Bob Dylan's 1978 film Renaldo and Clara is one of the great white whales of Rock 'n' Roll Cinema, a sprawling 4 hour vanity project, part fictionalized drama, part concert film made during the early leg of Dylan's '75/76 Rolling Thunder Revue tour. When the film was released in January 1978, it was savaged by critics for its seemingly incoherent story, and deliberately obscure meaning. The film is undeniably self-indulgent, and despite its rather shaky reputation, Renaldo and Clara remains an oddly compelling and enjoyable film, and besides some terrific music, where else would you see Harry Dean Stanton scoring with Joan Baez and a semi-naked Allen Ginsberg flirting with a scantily dressed whore?

The plot of Renaldo and Clara resists easy interpretation. Dylan himself explained rather tortuously to Playboy: "It's the essence of man being alienated from himself and how in order to free himself, to be reborn, he has to go outside himself" In plainer terms, the film is Dylan's self-examination of his love-life and his troubled relationships with women. At the heart of the film are the characters of rock musician Renaldo and his lover Clara, played by Dylan and his wife Sara. Renaldo and Clara both have complicated pasts - Sara has left her emotionally withdrawn husband (played by Sam Shepard) while a former lover of Renaldo's, known simply as the Woman in White (Joan Baez) is back on the scene and Renaldo has to make a decision...


Renaldo and Clara is best likened with the lyric experimentation of Tangled Up In Blue - this is a film dense with symbolism, obscure references, shifting time lines and unexpected tangents. Dylan cast much of the extended Rolling Thunder band in the film, like Nashville star Ronee Blakely, former Spider from Mars guitarist Mick Ronson, Roger McGuinn and David Mansfield (who would later turn up as a rollerskating violin player in Heaven's Gate). Harry Dean Stanton appears in two or three scenes (as a jail breaker who trades a horse for Renaldo's lover), and Allen Ginsberg, in a significant role (listed on the credits as the Father), gets to read his poetry, sing songs and mantras, and at one point visits the grave of Jack Kerouac accompanied by Dylan. Most extraordinary is that Joan Baez was chosen to play Renaldo's former lover, the Woman In White, considering Baez was Dylan's former lover. Dylan and Baez split some ten years before the Rolling Thunder tour, but the chemistry between both of them in the film is still palpable - at one point Baez playfully asks Dylan "What do you think it would have been like if got married?" Ironically, by the time Renaldo and Clara was released Dylan and Sara's marriage was over apparently due to Dylan's womanizing.

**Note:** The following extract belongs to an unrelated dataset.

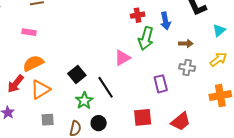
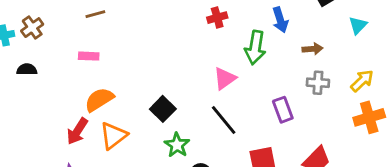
red cross: (138, 15) -> (217, 18), moved
yellow arrow: (218, 59) -> (362, 81), moved
black line: (106, 87) -> (224, 120), moved

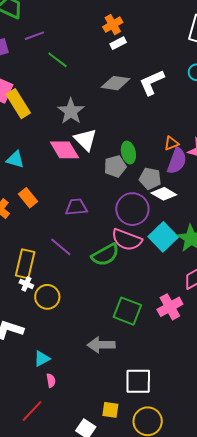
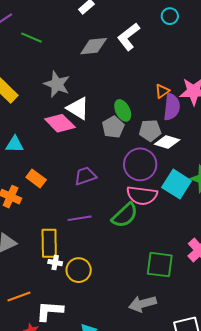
purple line: (61, 247) -> (80, 218), turned -35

"We never actually wrote a script" remembered playwright Sam Shepard whom Dylan hired to write the film. Shepard is credited with "additional dialogue" but much of the film feels loose and improvised, like a sequence at a Native American reservation (where guitarist Bob Neuwirth antagonizes one of the Indians, before Dylan arrives messiah-like). Elsewhere, there's some footage of boxer Hurricane Ruben Carter at a press conference speaking about his incarceration (followed by Dylan leaning on some record executives to release his Hurricane single), while other sequences suggest that the trio of credited cameraman simply showed up to record events as they happened, like two evangelists preaching a fire n' brimstone sermon outside the New York Stock Exchange. There's some genuinely funny stuff in the film as well, like a scene where Mick Ronson playing a bouncer refuses entry to rockabilly musician Ronnie Hawkins (playing a character called Bob Dylan), a disgruntled Hawkins responding to Ronson's thick Hull accent, "I don't care anything about the Queen, The Beatles, The Rolling Stones, or David Boowie (sic) or his lead guitar figure, or anybody else". In another scene Allen Ginsberg reads aloud his famous poem Kaddish (which includes the line "a long black beard around the vagina"), to some unimpressed old aged pensioners.

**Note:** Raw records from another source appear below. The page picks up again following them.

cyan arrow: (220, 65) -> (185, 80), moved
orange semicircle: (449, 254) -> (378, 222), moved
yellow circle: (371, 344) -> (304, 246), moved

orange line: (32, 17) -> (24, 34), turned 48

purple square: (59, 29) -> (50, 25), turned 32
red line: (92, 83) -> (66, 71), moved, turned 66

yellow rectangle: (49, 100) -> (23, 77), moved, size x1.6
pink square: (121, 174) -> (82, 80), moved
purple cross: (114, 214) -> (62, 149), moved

Dylan shot over 100 hours of footage throughout the filming of the Rolling Thunder Revue and felt Renaldo and Clara's four-hour cut was itself a compromise, as he later explained: "I knew it was not going to be a short movie because we couldn't tell that story in an hour. Originally I couldn't see how we could do it under seven or eight hours." The final draft of the film features live footage of nine original Dylan songs, as well as songs from Joan Baez (singing Diamonds and Rust), Ronee Blakely (Need a New Sun Rising Every Morning), and a strangely androgynous Roger McGuinn singing Knockin' on Heaven's Door, Chestnut Mare (one of the Byrds' best songs), and a lively instrumental jam of Eight Miles High. Dylan himself appears in face paint (and an unnerving transparent mask seen in the opening number) and in contrast to his subdued, aloof turn as Renaldo, on stage he's in terrific form, with excellent renditions of When I Paint My Masterpiece, Isis and a rollicking John Lee Hooker-sounding version of A Hard Rain's A-Gonna Fall. Dylan's commitment to the film was such that he initially refused to be filmed for The Last Waltz, which was to be released around the same time as Renaldo and Clara, but Dylan relented and allowed the cameras to roll on two of the four songs he performed. Incidentally, the live footage violates an age-old convention of concert films by never cutting away to the audience, the cameras remaining firmly locked on Dylan and his band.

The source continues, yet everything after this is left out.